KOMBUCHA TEA

Kombucha tea has become increasingly popular in recent years because it has been claimed to have a large number of beneficial effects including the prevention of cancer, relief of arthritis, treatment of insomnia, stimulation of the immune system and even the regrowth of hair. The tea is brewed from the Kombucha mushroom which is actually a symbiotic yeast and bacteria aggregate surrounded by a permeable membrane. The "mushroom", which grows like a round flat grey fungus about the size of a dinner plate, is fermented in sugared tea to obtain the Kombucha tea. The mushrooms are sold or distributed by naturopaths and other alternative practitioners and are often passed on from person to person. The tea has been described to contain a mixture of many substances including alcohol, glucuronic acid, acetic acid, heparin and lactic acid.

In the last year, ADRAC has received two reports of hepatotoxicity in association with Kombucha tea. There have also been reports of both hepatotoxicity and lactic acidosis in the United States. 1,2 In one Australian report, a woman presented with rash, fever, rigours, nausea and vomiting after drinking Kombucha tea for a month. Investigations revealed abnormalities in liver function tests, white blood cells, and ESR. She recovered after treatment with steroids. The other report was of a 35 year old female who developed severe hepatitis after prolonged ingestion of the tea.

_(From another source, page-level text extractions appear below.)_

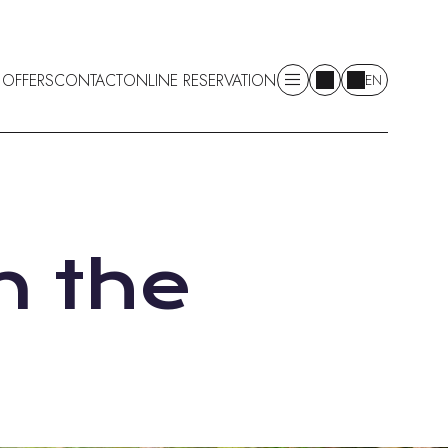
 OFFERS
CONTACT
ONLINE RESERVATION
EN
n the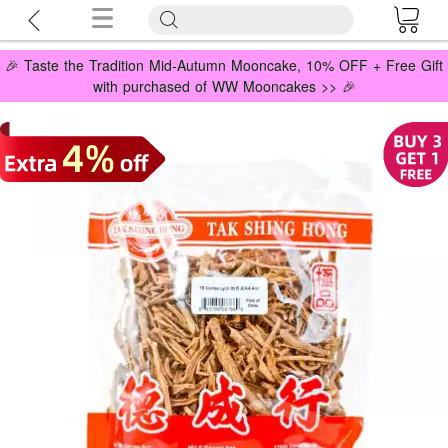
🎉 Taste the Tradition Mid-Autumn Mooncake, 10% OFF + Free Gift
with purchased of WW Mooncakes >> 🎉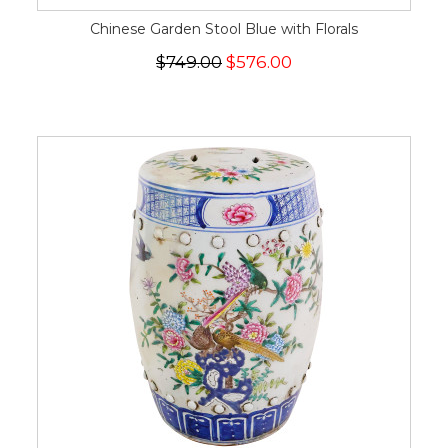
Chinese Garden Stool Blue with Florals
$749.00
$576.00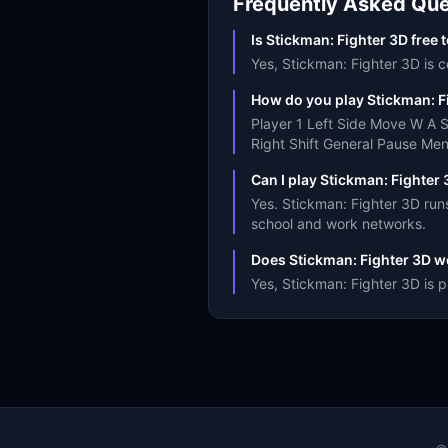
Frequently Asked Que
Is Stickman: Fighter 3D free 
Yes, Stickman: Fighter 3D is c
How do you play Stickman: F
Player 1 Left Side Move W A 
Right Shift General Pause Me
Can I play Stickman: Fighter
Yes. Stickman: Fighter 3D run
school and work networks.
Does Stickman: Fighter 3D w
Yes, Stickman: Fighter 3D is 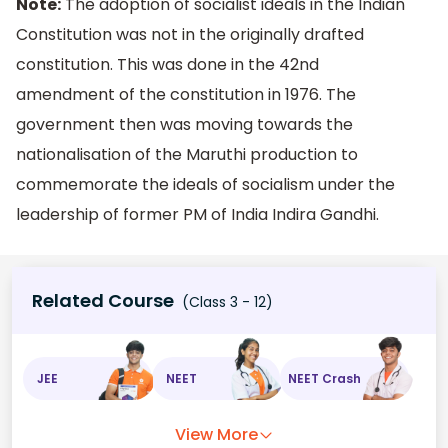
Note:
The adoption of socialist ideals in the Indian
Constitution was not in the originally drafted
constitution. This was done in the 42nd
amendment of the constitution in 1976. The
government then was moving towards the
nationalisation of the Maruthi production to
commemorate the ideals of socialism under the
leadership of former PM of India Indira Gandhi.
Related Course
(Class 3 - 12)
JEE
NEET
NEET Crash
View More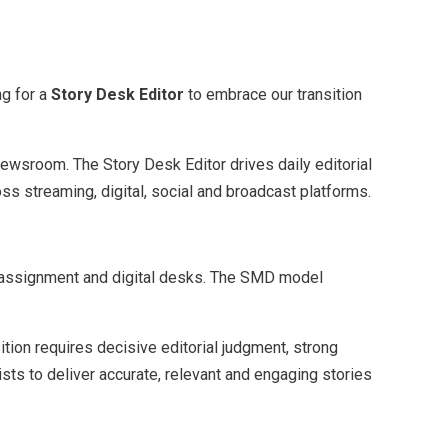
ng for a
Story Desk Editor
to embrace our transition
newsroom. The Story Desk Editor drives daily editorial
ss streaming, digital, social and broadcast platforms.
cy assignment and digital desks. The SMD model
tion requires decisive editorial judgment, strong
lists to deliver accurate, relevant and engaging stories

ADRAC is concerned that these reports suggest that Kombucha tea may be toxic and is keen to learn of the extent of the problem. Any patient who develops unexplained hepatoxicity or other severe illnesses should be assessed not only for a drug history but also ingestion of herbal and other alternative treatments such as Kombucha tea.

References:

1. Perron AD, Patterson JA, Yanofsky NN. Kombucha "mushroom" hepatotoxicity. Ann Emerg Ned 1885l 25L 660-1.

2. Centers for Disease Control. Unexplained severe illness possibly associated with consumption of Kombucha tea - Iowa, 1995. MMWR 1995; 44: 892-900 (JAMA 1996; 275: 96-98).